I was reminded of another question from another young lady today, in which her friends were making rude comments about the guy she liked because he was a little scrawny and didn’t live up to their standards. He may be worried that for whatever reason, you might not live up to his friend’s standards. That isn’t the kind of fellow you should be encouraging.

The fact that he says mean things to you and teases you, makes me think he’s just out for a feel and doesn’t have any real feelings, or if he does, he’s being a real jerk about it. Don’t allow a guy to treat you like a jerk now, otherwise it will become a pattern for you.

Like the others have said, you kind of need to either distance yourself from him now, or come right out and ask him (in private) whether or not he likes you or not. If it seems like he does, then you need to nip this rude business in the bud and tell him that you don’t like it when he says mean things and makes fun of you, because it’s hurful and embarrassing. If he apologizes, then ask him if he’d like to go get a coffee or a soda sometime and see how it goes.
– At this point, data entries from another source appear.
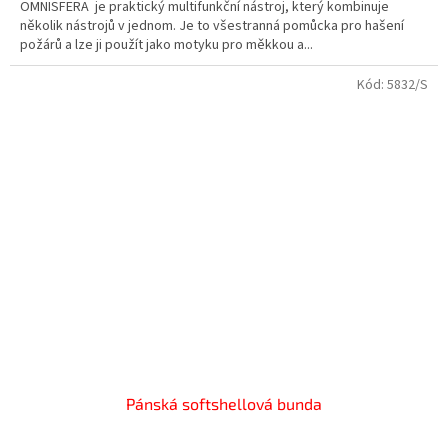
OMNISFERA je praktický multifunkční nástroj, který kombinuje
několik nástrojů v jednom. Je to všestranná pomůcka pro hašení
požárů a lze ji použít jako motyku pro měkkou a...
Kód:
5832/S
Pánská softshellová bunda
Here’s the bolder move. In private, ask him this, “Are you ashamed to be seen with me? If so why?” And then let him blather through his excuses. It will become quite clear to you, by his response where you stand with him.

Cruiser's avatar

@kimchi….When I was a teen…I could peel the end off a drink straw wrapper….push back just one inch of the straw….place that end in my mouth….then eyeball the girl I wanted and with a deep inhale….blow as hard as I could and the straw wrapper would fly across the room with the precision of a laser guided drone and hit her squarely in the forehead. Her look would give me that approval I needed to make my move and ask her out.

Unfortunately, some fuckhead thought the world would be a safer place and prudent to aerate straw wrappers so they could not errantly fly and poke somebodies eye out and took away all the fun we had.

So I guess you could just text the dude.

Response moderated (Off-Topic)
Buttonstc's avatar

is he in third or fourth grade or something?

That’s around the age when boys do stuff like pulling the girls pigtails and lobbing spitballs to indicate to a girl that they like her. But by High School age most of them figure out more sensible means.

At the least he’s very very immature and at worst he’s not someone most girls could tolerate for very long.

As other’s have suggested, figure out a way to talk with him privately and, at minimum, stop treating you like crap. Let him know that if he cleans up his act, you’d be willing to go out with him and see how things go. This takes the pressure off him to declare officially that he likes you.

A few dates are just exploratory excursions for both of you to see if you want to continue. And at the least, hopefully he’ll knock it off with the stupid stuff. It’s only considered cute when kids are little.

LittleLemon's avatar

It sounds like a crush to me. I remember this sort of stuff in high school, and the ever-aching wondering of whether they liked me or not. Drove me batty, but I loved every minute of it. Now my excitement comes from the boyfriend doing the dishes before I get home.

I say don’t be in such a rush to find out. Enjoy that young magical feeling while it lasts. Nothing feels better than finding out a boy likes you in this organic, cinematic way that will leave you with great stories to tell the kids some day.

Also, depending on your classification of him being “mean,” to you in front of his friends, it might not be as bad as it sounds. Even high school boys have to figure this stuff out. I know I had to kiss a few frogs before I found a… bigger frog. Just be mindful of his intentions behind it and if what he says around his friends is making you uncomfortable, then don’t hesitate to let someone know, or keep your distance if needbe. Sorry, had to go there.

Sounds like he likes you! Enjoy the moment!